▶ [Task data]:
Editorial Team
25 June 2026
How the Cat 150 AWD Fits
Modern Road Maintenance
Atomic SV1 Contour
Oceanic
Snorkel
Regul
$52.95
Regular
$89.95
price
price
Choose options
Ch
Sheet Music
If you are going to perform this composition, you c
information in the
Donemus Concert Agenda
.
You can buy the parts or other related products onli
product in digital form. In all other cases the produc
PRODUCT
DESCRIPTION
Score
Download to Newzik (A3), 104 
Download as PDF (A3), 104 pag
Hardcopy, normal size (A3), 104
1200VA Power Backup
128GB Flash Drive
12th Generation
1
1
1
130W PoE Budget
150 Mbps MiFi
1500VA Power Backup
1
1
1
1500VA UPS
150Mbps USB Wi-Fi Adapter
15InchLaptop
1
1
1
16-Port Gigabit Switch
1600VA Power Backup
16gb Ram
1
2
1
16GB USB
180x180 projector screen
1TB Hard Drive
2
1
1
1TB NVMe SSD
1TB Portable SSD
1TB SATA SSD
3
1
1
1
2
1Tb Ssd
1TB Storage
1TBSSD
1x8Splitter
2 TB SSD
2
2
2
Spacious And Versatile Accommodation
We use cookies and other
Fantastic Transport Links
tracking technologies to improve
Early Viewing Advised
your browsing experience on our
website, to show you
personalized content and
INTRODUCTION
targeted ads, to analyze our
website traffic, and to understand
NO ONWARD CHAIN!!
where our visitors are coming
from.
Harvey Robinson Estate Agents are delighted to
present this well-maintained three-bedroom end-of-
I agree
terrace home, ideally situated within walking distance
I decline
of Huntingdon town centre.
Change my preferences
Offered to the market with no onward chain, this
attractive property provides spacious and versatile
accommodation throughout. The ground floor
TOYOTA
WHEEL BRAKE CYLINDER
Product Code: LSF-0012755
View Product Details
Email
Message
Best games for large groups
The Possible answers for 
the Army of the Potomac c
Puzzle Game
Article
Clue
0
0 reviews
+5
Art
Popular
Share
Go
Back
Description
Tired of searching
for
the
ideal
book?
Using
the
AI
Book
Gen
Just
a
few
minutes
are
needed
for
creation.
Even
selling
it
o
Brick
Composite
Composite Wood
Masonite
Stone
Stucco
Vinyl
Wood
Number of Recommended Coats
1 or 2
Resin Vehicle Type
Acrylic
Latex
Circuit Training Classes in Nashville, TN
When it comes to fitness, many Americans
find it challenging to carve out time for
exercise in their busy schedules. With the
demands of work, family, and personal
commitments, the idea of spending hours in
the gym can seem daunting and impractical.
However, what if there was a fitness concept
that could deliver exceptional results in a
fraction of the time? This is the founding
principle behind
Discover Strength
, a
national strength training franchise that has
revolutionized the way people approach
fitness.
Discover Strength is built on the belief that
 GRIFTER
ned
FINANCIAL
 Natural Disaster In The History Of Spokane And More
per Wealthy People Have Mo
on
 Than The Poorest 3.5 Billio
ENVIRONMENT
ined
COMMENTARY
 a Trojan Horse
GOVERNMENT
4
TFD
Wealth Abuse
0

▶ [Exercise goal]: Restate each entry above word for word.

▶ [Answer to the problem]:
Editorial Team
25 June 2026
How the Cat 150 AWD Fits
Modern Road Maintenance
Atomic SV1 Contour
Oceanic
Snorkel
Regul
$52.95
Regular
$89.95
price
price
Choose options
Ch
Sheet Music
If you are going to perform this composition, you c
information in the
Donemus Concert Agenda
.
You can buy the parts or other related products onli
product in digital form. In all other cases the produc
PRODUCT
DESCRIPTION
Score
Download to Newzik (A3), 104 
Download as PDF (A3), 104 pag
Hardcopy, normal size (A3), 104
1200VA Power Backup
128GB Flash Drive
12th Generation
1
1
1
130W PoE Budget
150 Mbps MiFi
1500VA Power Backup
1
1
1
1500VA UPS
150Mbps USB Wi-Fi Adapter
15InchLaptop
1
1
1
16-Port Gigabit Switch
1600VA Power Backup
16gb Ram
1
2
1
16GB USB
180x180 projector screen
1TB Hard Drive
2
1
1
1TB NVMe SSD
1TB Portable SSD
1TB SATA SSD
3
1
1
1
2
1Tb Ssd
1TB Storage
1TBSSD
1x8Splitter
2 TB SSD
2
2
2
Spacious And Versatile Accommodation
We use cookies and other
Fantastic Transport Links
tracking technologies to improve
Early Viewing Advised
your browsing experience on our
website, to show you
personalized content and
INTRODUCTION
targeted ads, to analyze our
website traffic, and to understand
NO ONWARD CHAIN!!
where our visitors are coming
from.
Harvey Robinson Estate Agents are delighted to
present this well-maintained three-bedroom end-of-
I agree
terrace home, ideally situated within walking distance
I decline
of Huntingdon town centre.
Change my preferences
Offered to the market with no onward chain, this
attractive property provides spacious and versatile
accommodation throughout. The ground floor
TOYOTA
WHEEL BRAKE CYLINDER
Product Code: LSF-0012755
View Product Details
Email
Message
Best games for large groups
The Possible answers for 
the Army of the Potomac c
Puzzle Game
Article
Clue
0
0 reviews
+5
Art
Popular
Share
Go
Back
Description
Tired of searching
for
the
ideal
book?
Using
the
AI
Book
Gen
Just
a
few
minutes
are
needed
for
creation.
Even
selling
it
o
Brick
Composite
Composite Wood
Masonite
Stone
Stucco
Vinyl
Wood
Number of Recommended Coats
1 or 2
Resin Vehicle Type
Acrylic
Latex
Circuit Training Classes in Nashville, TN
When it comes to fitness, many Americans
find it challenging to carve out time for
exercise in their busy schedules. With the
demands of work, family, and personal
commitments, the idea of spending hours in
the gym can seem daunting and impractical.
However, what if there was a fitness concept
that could deliver exceptional results in a
fraction of the time? This is the founding
principle behind
Discover Strength
, a
national strength training franchise that has
revolutionized the way people approach
fitness.
Discover Strength is built on the belief that
 GRIFTER
ned
FINANCIAL
 Natural Disaster In The History Of Spokane And More
per Wealthy People Have Mo
on
 Than The Poorest 3.5 Billio
ENVIRONMENT
ined
COMMENTARY
 a Trojan Horse
GOVERNMENT
4
TFD
Wealth Abuse
0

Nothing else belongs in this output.